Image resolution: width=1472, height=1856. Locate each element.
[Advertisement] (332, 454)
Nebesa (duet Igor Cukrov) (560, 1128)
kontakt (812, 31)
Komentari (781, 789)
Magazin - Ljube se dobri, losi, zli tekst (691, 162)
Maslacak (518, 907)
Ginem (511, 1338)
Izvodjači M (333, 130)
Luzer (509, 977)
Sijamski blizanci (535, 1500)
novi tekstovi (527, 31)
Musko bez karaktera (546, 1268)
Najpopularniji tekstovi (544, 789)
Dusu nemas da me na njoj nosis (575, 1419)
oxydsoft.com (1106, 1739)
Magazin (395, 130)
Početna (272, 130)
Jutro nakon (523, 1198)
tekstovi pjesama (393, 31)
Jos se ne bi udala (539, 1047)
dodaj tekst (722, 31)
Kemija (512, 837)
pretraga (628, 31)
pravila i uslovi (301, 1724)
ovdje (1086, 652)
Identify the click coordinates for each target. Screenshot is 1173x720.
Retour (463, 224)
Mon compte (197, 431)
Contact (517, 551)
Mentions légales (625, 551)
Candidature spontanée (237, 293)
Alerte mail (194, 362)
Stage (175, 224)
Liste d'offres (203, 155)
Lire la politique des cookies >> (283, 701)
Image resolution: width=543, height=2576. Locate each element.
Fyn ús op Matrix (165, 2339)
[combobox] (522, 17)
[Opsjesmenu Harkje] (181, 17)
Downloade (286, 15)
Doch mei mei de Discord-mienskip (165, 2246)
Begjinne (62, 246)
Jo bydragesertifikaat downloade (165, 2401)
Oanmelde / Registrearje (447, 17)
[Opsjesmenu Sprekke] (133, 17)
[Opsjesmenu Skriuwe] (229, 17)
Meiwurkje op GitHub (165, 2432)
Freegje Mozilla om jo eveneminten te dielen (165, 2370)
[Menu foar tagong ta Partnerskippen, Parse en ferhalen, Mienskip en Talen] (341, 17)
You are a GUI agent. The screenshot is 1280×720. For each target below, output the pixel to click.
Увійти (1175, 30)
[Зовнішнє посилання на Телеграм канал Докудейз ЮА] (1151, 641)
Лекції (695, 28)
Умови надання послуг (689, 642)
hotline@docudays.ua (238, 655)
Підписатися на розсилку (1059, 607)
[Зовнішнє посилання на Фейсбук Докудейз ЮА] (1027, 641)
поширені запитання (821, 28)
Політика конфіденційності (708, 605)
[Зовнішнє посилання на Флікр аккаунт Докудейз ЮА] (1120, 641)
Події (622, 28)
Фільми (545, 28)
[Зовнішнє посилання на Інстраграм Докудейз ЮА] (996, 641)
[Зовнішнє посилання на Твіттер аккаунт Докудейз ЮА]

» **EXERCISE BRIEF**:
Through the final line of the listing, beginning at the line that contains "Lire la politique des cookies >> (283, 701)", every line is to be set down exactly, with no others.

» **TASK ANSWER**:
Lire la politique des cookies >> (283, 701)
Image resolution: width=543, height=2576. Locate each element.
Fyn ús op Matrix (165, 2339)
[combobox] (522, 17)
[Opsjesmenu Harkje] (181, 17)
Downloade (286, 15)
Doch mei mei de Discord-mienskip (165, 2246)
Begjinne (62, 246)
Jo bydragesertifikaat downloade (165, 2401)
Oanmelde / Registrearje (447, 17)
[Opsjesmenu Sprekke] (133, 17)
[Opsjesmenu Skriuwe] (229, 17)
Meiwurkje op GitHub (165, 2432)
Freegje Mozilla om jo eveneminten te dielen (165, 2370)
[Menu foar tagong ta Partnerskippen, Parse en ferhalen, Mienskip en Talen] (341, 17)
You are a GUI agent. The screenshot is 1280×720. For each target below, output the pixel to click.
Увійти (1175, 30)
[Зовнішнє посилання на Телеграм канал Докудейз ЮА] (1151, 641)
Лекції (695, 28)
Умови надання послуг (689, 642)
hotline@docudays.ua (238, 655)
Підписатися на розсилку (1059, 607)
[Зовнішнє посилання на Фейсбук Докудейз ЮА] (1027, 641)
поширені запитання (821, 28)
Політика конфіденційності (708, 605)
[Зовнішнє посилання на Флікр аккаунт Докудейз ЮА] (1120, 641)
Події (622, 28)
Фільми (545, 28)
[Зовнішнє посилання на Інстраграм Докудейз ЮА] (996, 641)
[Зовнішнє посилання на Твіттер аккаунт Докудейз ЮА]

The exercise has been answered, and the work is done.